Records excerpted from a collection

──────

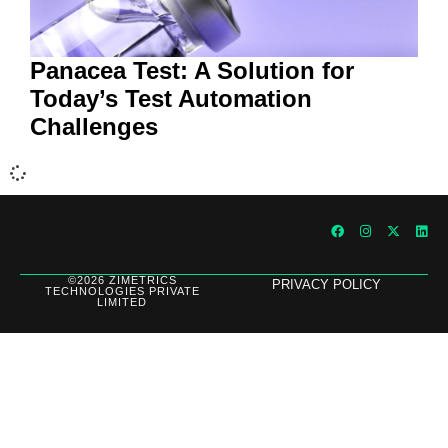
Panacea Test: A Solution for
Today’s Test Automation
Challenges
©2026 ZIMETRICS
PRIVACY POLICY
TECHNOLOGIES PRIVATE
LIMITED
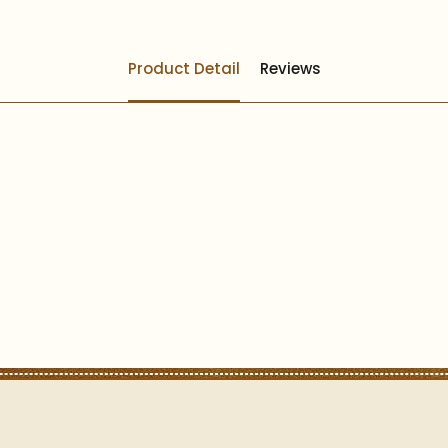
Product Detail
Reviews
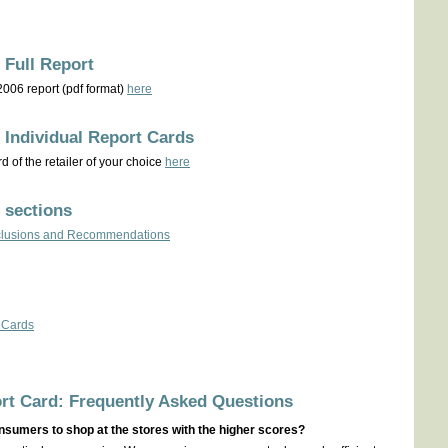
 Full Report
 2006 report (pdf format)
here
 Individual Report Cards
 of the retailer of your choice
here
 sections
onclusions and Recommendations
 Cards
rt Card: Frequently Asked Questions
nsumers to shop at the stores with the higher scores?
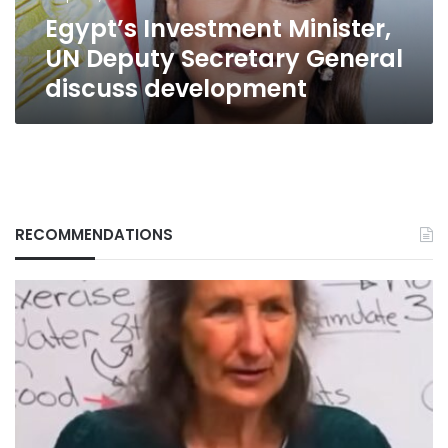
development
Egypt’s Investment Minister,
UN Deputy Secretary General
discuss development
RECOMMENDATIONS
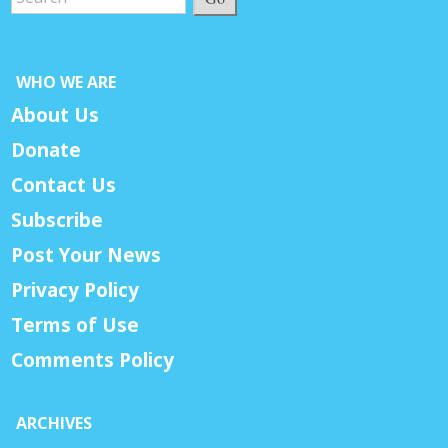
WHO WE ARE
About Us
Donate
Contact Us
Subscribe
Post Your News
Privacy Policy
Terms of Use
Comments Policy
ARCHIVES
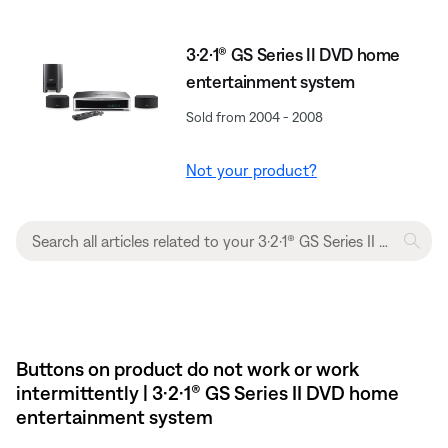
3·2·1® GS Series II DVD home
entertainment system
Sold from 2004 - 2008
Not your product?
Buttons on product do not work or work
intermittently | 3·2·1® GS Series II DVD home
entertainment system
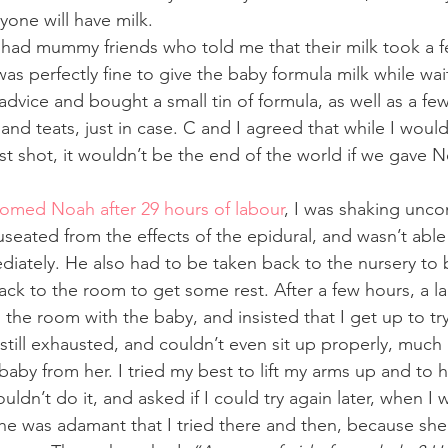
yone will have milk. 
so had mummy friends who told me that their milk took a f
was perfectly fine to give the baby formula milk while wait
advice and bought a small tin of formula, as well as a few
 and teats, just in case. C and I agreed that while I would
t shot, it wouldn’t be the end of the world if we gave
comed Noah after 29 hours of labour
, I was shaking unco
useated from the effects of the epidural, and wasn’t abl
diately. He also had to be taken back to the nursery to
ck to the room to get some rest. After a few hours, a la
the room with the baby, and insisted that I get up to try
still exhausted, and couldn’t even sit up properly, much
aby from her. I tried my best to lift my arms up and to 
ouldn’t do it, and asked if I could try again later, when I 
he was adamant that I tried there and then, because sh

──────

* Exercise brief *
From the first line to the last, retype the entries above exactly, minus the pictures.

* Answer box *
Panacea Test: A Solution for
Today’s Test Automation
Challenges
©2026 ZIMETRICS
PRIVACY POLICY
TECHNOLOGIES PRIVATE
LIMITED
Product Detail
Reviews
 Full Report
 2006 report (pdf format)
here
 Individual Report Cards
 of the retailer of your choice
here
 sections
onclusions and Recommendations
 Cards
rt Card: Frequently Asked Questions
nsumers to shop at the stores with the higher scores?
development
Egypt’s Investment Minister,
UN Deputy Secretary General
discuss development
RECOMMENDATIONS
WHO WE ARE
About Us
Donate
Contact Us
Subscribe
Post Your News
Privacy Policy
Terms of Use
Comments Policy
ARCHIVES
3·2·1® GS Series II DVD home
entertainment system
Sold from 2004 - 2008
Not your product?
Buttons on product do not work or work
intermittently | 3·2·1® GS Series II DVD home
entertainment system
yone will have milk. 
so had mummy friends who told me that their milk took a f
was perfectly fine to give the baby formula milk while wait
advice and bought a small tin of formula, as well as a few
 and teats, just in case. C and I agreed that while I would
t shot, it wouldn’t be the end of the world if we gave
comed Noah after 29 hours of labour
, I was shaking unco
useated from the effects of the epidural, and wasn’t abl
diately. He also had to be taken back to the nursery to
ck to the room to get some rest. After a few hours, a la
the room with the baby, and insisted that I get up to try
still exhausted, and couldn’t even sit up properly, much
aby from her. I tried my best to lift my arms up and to 
ouldn’t do it, and asked if I could try again later, when I 
he was adamant that I tried there and then, because sh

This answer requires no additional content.